« Les Mages sont venus d’Orient pour adorer l’Enfant de la Vierge. C’est le jour où ils lui rendirent cet hommage, que nous célébrons aujourd’hui : c’est à sa mémoire que nous offrons le tribut d’un discours qui est pour nous une dette en cette solennité. Ce jour brilla d’abord pour les Mages, il nous est ramené chaque année par la fête de l’Épiphanie. Ils étaient les prémices de la gentilité; nous en sommes le peuple. Nous avons été instruits par la langue des Apôtres; ils le furent, eux, par une étoile, interprète des cieux. Les mêmes Apôtres, comme d’autres cieux, nous ont raconté la gloire de Dieu. O mystère étonnant ! Il était couché dans une crèche, et d’Orient il amenait les Mages; il était caché au fond d’une étable, et proclamé du haut du ciel, afin qu’ainsi proclamé dans le ciel on le reconnût dans l’étable, ce qui a donné à ce jour le nom d’Épiphanie, qu’on peut traduire en latin par manitestatio, manifestation. Ce jour met à la fois en relief la grandeur et l’humilité du Christ; car les astres révélaient au loin dans le ciel sa grandeur, afin que ceux qui le cherchaient le trouvassent dans un étroit réduit, sous l’apparence de la faiblesse, avec des membres de nouveau-né, enveloppé des langes de l’enfance. En cet état, il fut adoré par les Mages, et redouté des méchants. Car le roi Hérode le craignit, lorsqu’il eut entendu les Mages, encore à la recherche de ce petit Enfant, dont le ciel leur avait attesté la naissance.

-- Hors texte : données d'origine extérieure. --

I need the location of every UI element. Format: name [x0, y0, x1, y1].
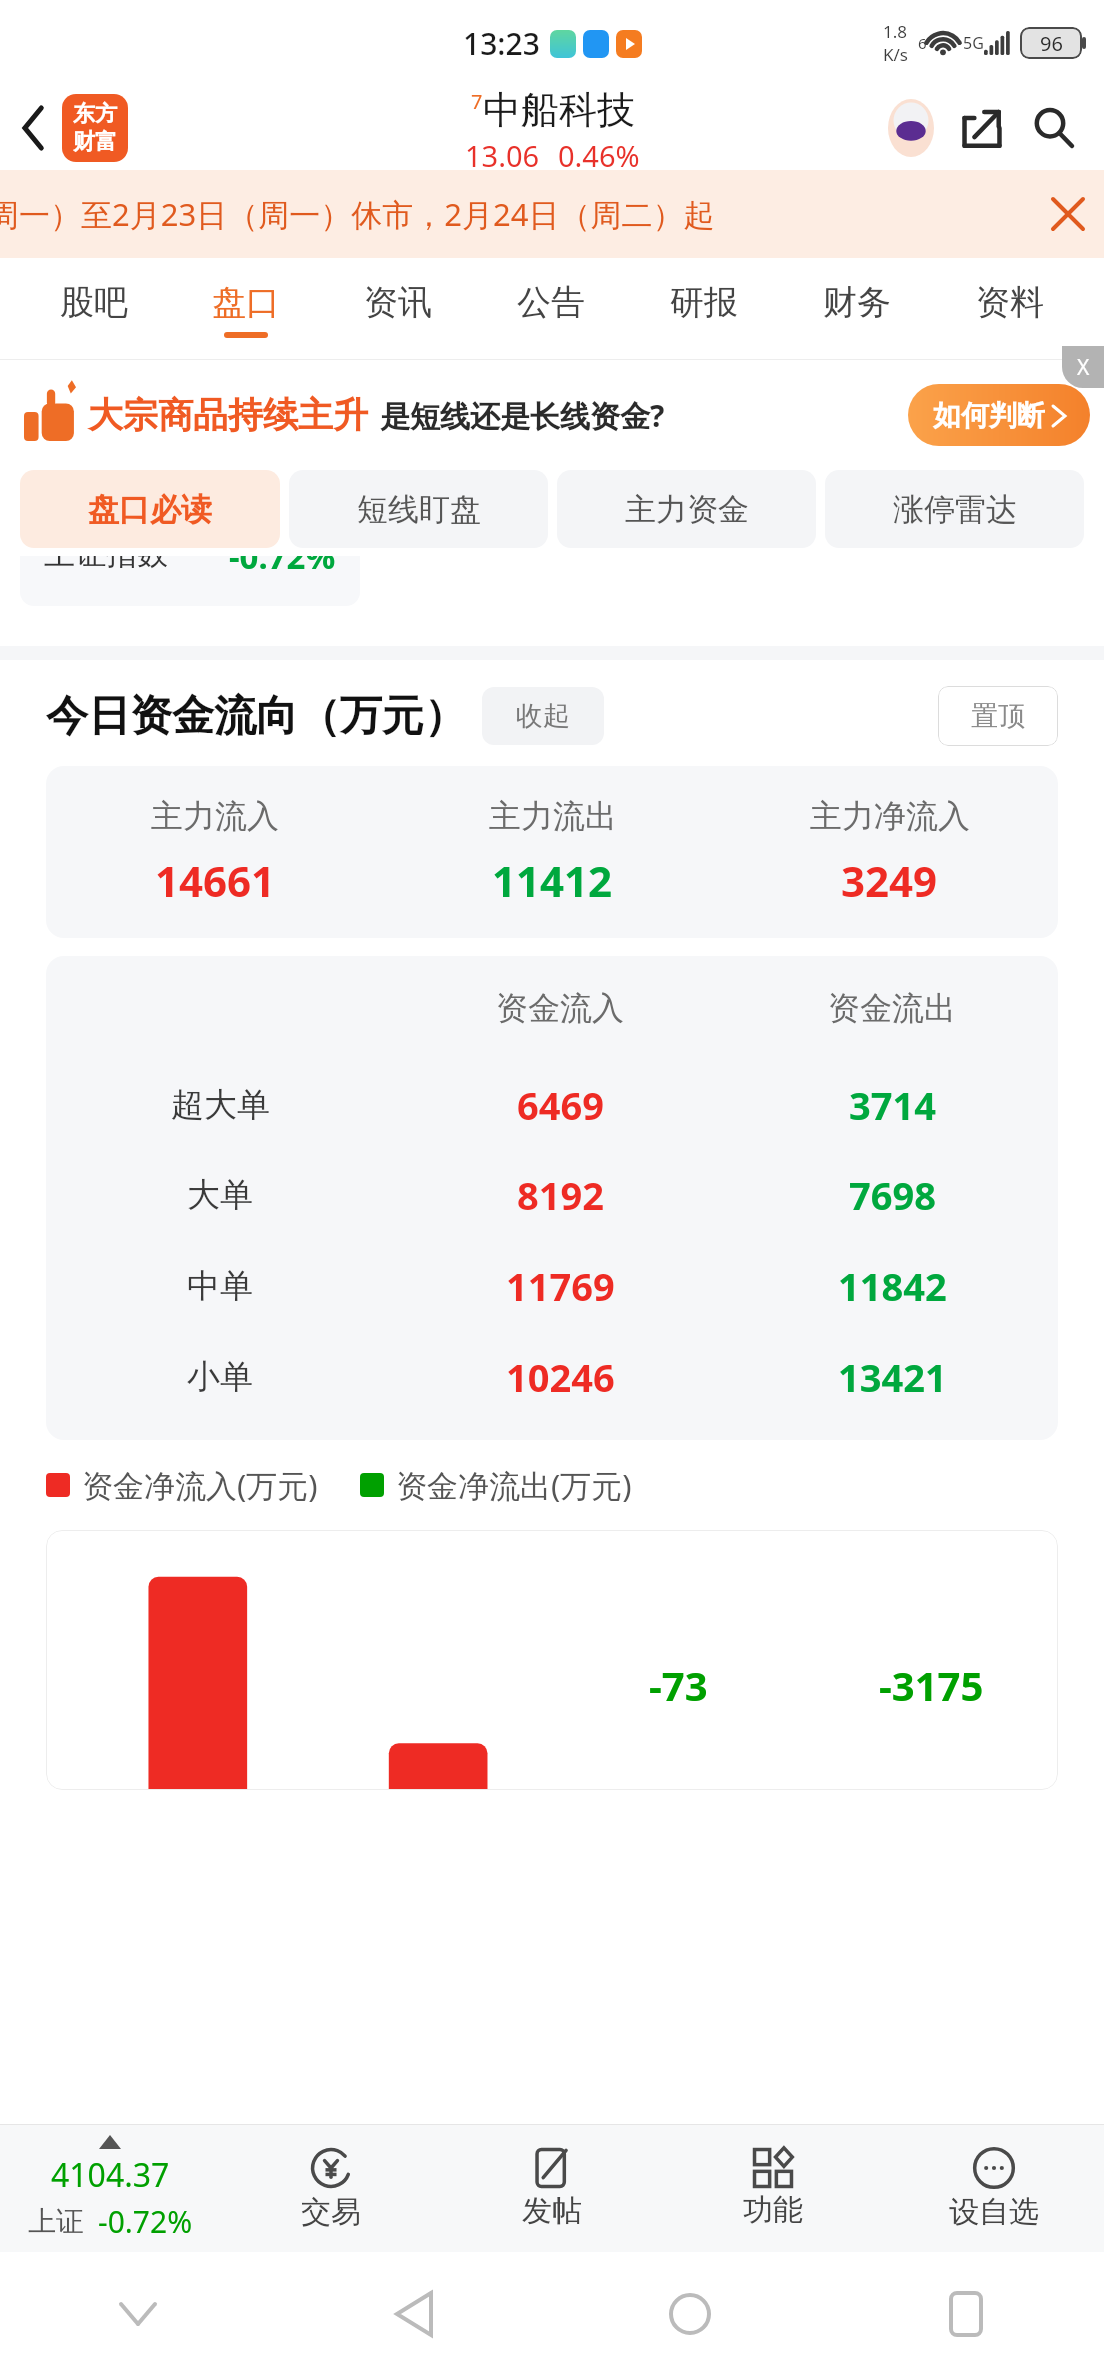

Que sera son tribunal où il sera assis comme juge, si le berceau où il repose, enfant muet encore, a fait trembler des rois superbes ? Combien les rois sont mieux inspirés, quand, au lieu de chercher, comme Hérode, à le mettre à mort, ils sont heureux de l’adorer comme les Mages; maintenant surtout qu’il a souffert, pour ses ennemis et de la part de ses ennemis, la mort que l’ennemi désirait lui donner, et qu’en la subissant il a tué la mort dans son propre corps ! Si un roi impie l’a craint quand il prenait encore le sein de sa mère, que les rois aient donc pour lui une crainte pieuse, maintenant qu’il est assis à la droite du Père ».

 

Sermon de Saint Augustin, Évêque (Sermon 200, 1-2: PL 38, 1028-1029)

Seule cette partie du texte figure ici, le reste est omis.